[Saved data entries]
-- -- --

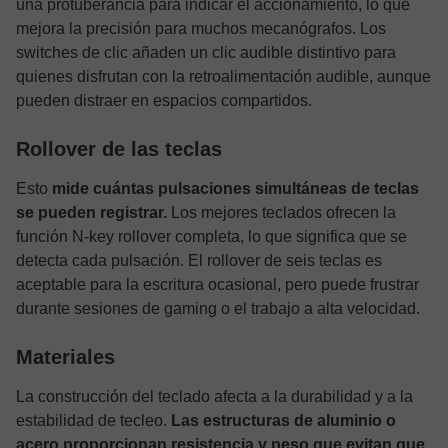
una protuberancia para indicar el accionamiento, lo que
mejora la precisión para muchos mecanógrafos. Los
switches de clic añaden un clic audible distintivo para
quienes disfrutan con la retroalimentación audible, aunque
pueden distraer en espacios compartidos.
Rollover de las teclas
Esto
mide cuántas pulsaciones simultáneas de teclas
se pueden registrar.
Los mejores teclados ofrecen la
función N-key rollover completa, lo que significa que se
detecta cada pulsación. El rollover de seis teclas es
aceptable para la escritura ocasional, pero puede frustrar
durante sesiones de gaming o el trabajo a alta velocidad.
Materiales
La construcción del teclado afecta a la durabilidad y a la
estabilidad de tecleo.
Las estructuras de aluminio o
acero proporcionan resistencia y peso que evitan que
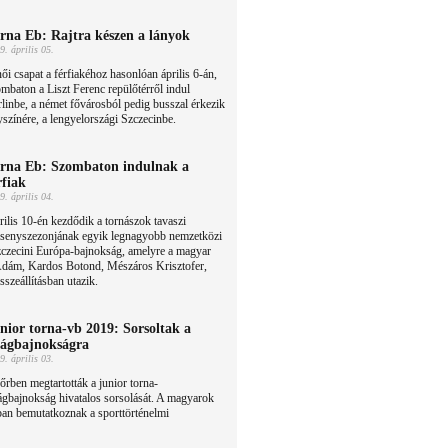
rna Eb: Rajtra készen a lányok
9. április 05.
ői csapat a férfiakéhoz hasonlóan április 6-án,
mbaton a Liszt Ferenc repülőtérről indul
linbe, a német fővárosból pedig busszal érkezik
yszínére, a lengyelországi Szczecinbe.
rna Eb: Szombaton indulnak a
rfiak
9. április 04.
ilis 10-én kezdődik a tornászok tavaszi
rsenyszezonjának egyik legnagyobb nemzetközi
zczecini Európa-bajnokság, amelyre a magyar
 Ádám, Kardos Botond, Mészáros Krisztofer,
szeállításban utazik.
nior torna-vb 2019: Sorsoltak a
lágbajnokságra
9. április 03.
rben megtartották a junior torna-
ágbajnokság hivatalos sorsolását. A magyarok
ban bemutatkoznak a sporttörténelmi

-- -- --

* **Task item**:
Output the entries verbatim but drop the images.

* **Reply to the task**:
una protuberancia para indicar el accionamiento, lo que
mejora la precisión para muchos mecanógrafos. Los
switches de clic añaden un clic audible distintivo para
quienes disfrutan con la retroalimentación audible, aunque
pueden distraer en espacios compartidos.
Rollover de las teclas
Esto
mide cuántas pulsaciones simultáneas de teclas
se pueden registrar.
Los mejores teclados ofrecen la
función N-key rollover completa, lo que significa que se
detecta cada pulsación. El rollover de seis teclas es
aceptable para la escritura ocasional, pero puede frustrar
durante sesiones de gaming o el trabajo a alta velocidad.
Materiales
La construcción del teclado afecta a la durabilidad y a la
estabilidad de tecleo.
Las estructuras de aluminio o
acero proporcionan resistencia y peso que evitan que
rna Eb: Rajtra készen a lányok
9. április 05.
ői csapat a férfiakéhoz hasonlóan április 6-án,
mbaton a Liszt Ferenc repülőtérről indul
linbe, a német fővárosból pedig busszal érkezik
yszínére, a lengyelországi Szczecinbe.
rna Eb: Szombaton indulnak a
rfiak
9. április 04.
ilis 10-én kezdődik a tornászok tavaszi
rsenyszezonjának egyik legnagyobb nemzetközi
zczecini Európa-bajnokság, amelyre a magyar
 Ádám, Kardos Botond, Mészáros Krisztofer,
szeállításban utazik.
nior torna-vb 2019: Sorsoltak a
lágbajnokságra
9. április 03.
rben megtartották a junior torna-
ágbajnokság hivatalos sorsolását. A magyarok
ban bemutatkoznak a sporttörténelmi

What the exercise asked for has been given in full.